I wish I could’ve been in Sydney on the 17th to attend UTS’s 10th anniversary special Zunz Lecture on the rather silly proposition that “Great buildings make great cities”. It would’ve been a giggle to see Nick Greiner, Elizabeth Farrelly, Graeme Jahn and Stuart White taking this pompous idea ever so seriously.
It’s true there are some great buildings in great cities. But there are some cities that have great buildings but aren’t themselves great. There are great cities that don’t have great buildings. Some great buildings aren’t even in cities. In fact some great buildings — such as Mies’ Barcelona Pavilion and Rossi’s Teatro del Mondo — weren’t even intended to be permanent. And even in those cities with one or more great buildings, the best that could be said about most of the other 99.99% is they aren’t great.
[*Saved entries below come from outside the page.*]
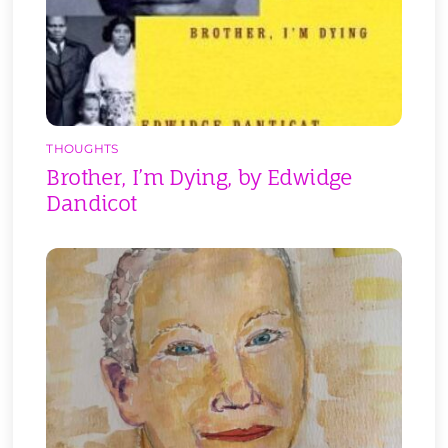
THOUGHTS
Brother, I’m Dying, by Edwidge
Dandicot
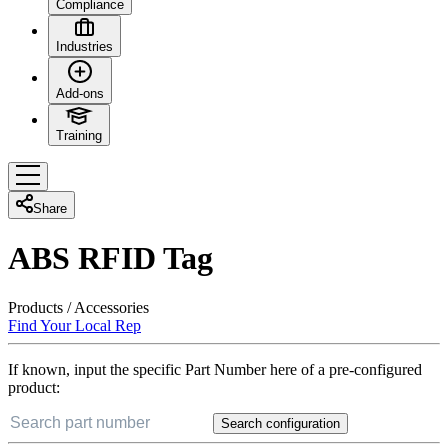
Compliance
Industries
Add-ons
Training
Share
ABS RFID Tag
Products
/
Accessories
Find Your Local Rep
If known, input the specific Part Number here of a pre-configured
product:
Search configuration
I think it should be obvious Rome wasn’t a great city because of the Pantheon, but because it was a key centre of trade and political power over many centuries. Likewise London. But they’re European cities with millennia of history to draw on. New-world cities are a better reference for Sydney.
Few would argue that New York is one of the world’s great cities. It has some great structures too e.g. its rail stations, the Chrysler building, the Empire State building, the Brooklyn Bridge, and more lately the Highline.
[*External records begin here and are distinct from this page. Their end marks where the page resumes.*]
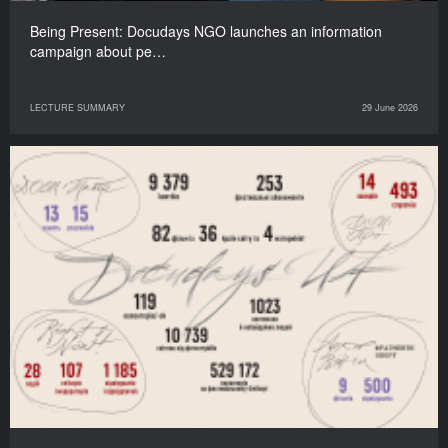
Being Present: Docudays NGO launches an information
campaign about pe…
LECTURE SUMMARY
29 June 2026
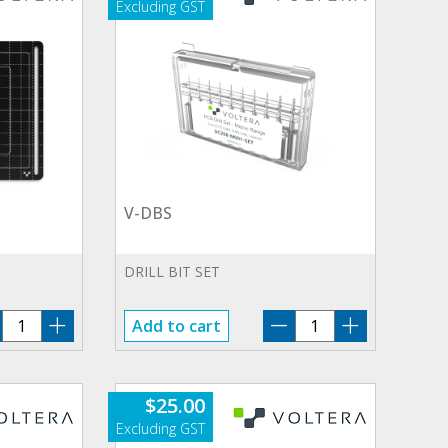
V-DBS
DRILL BIT SET
V-
V-
Add to cart
SL
DBS
quantity
quantity
$
25.00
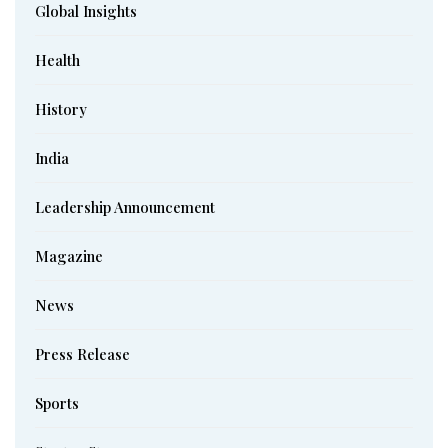
Global Insights
Health
History
India
Leadership Announcement
Magazine
News
Press Release
Sports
But even the briefest glance at the magnificent book by Edwin Burrows and Mike Wallace, Gotham: a history of New York city to 1898, shows the overwhelming importance of complex social and economic forces in making Gotham one of the world’s great cities. With reputedly half of everything that ever entered the US, including people, passing through New York, it would be a ridiculous conceit to argue the city is great because of its buildings.
It’s far more plausible that any line of causation runs the other way — New York has some great buildings because the city is great. Athens has the Parthenon because it was a great city, not the other way around. Bilbao doubtless has many virtues, but I haven’t heard it described too often as one of the world’s great cities just because its got a Guggenheim.
Sydneysiders suffer from Opera House Syndrome (OHS), so it’s no wonder they default to “starchitecture”. This unfortunate condition, which is characterised by blind hope and delusions of grandeur-on-the-cheap, is a direct consequence of the extraordinary good fortune of having not one but two internationally iconic structures — the Sydney Opera House and the Harbour Bridge. Like cargo cultists, they think they can make Sydney even greater through more starchitecture.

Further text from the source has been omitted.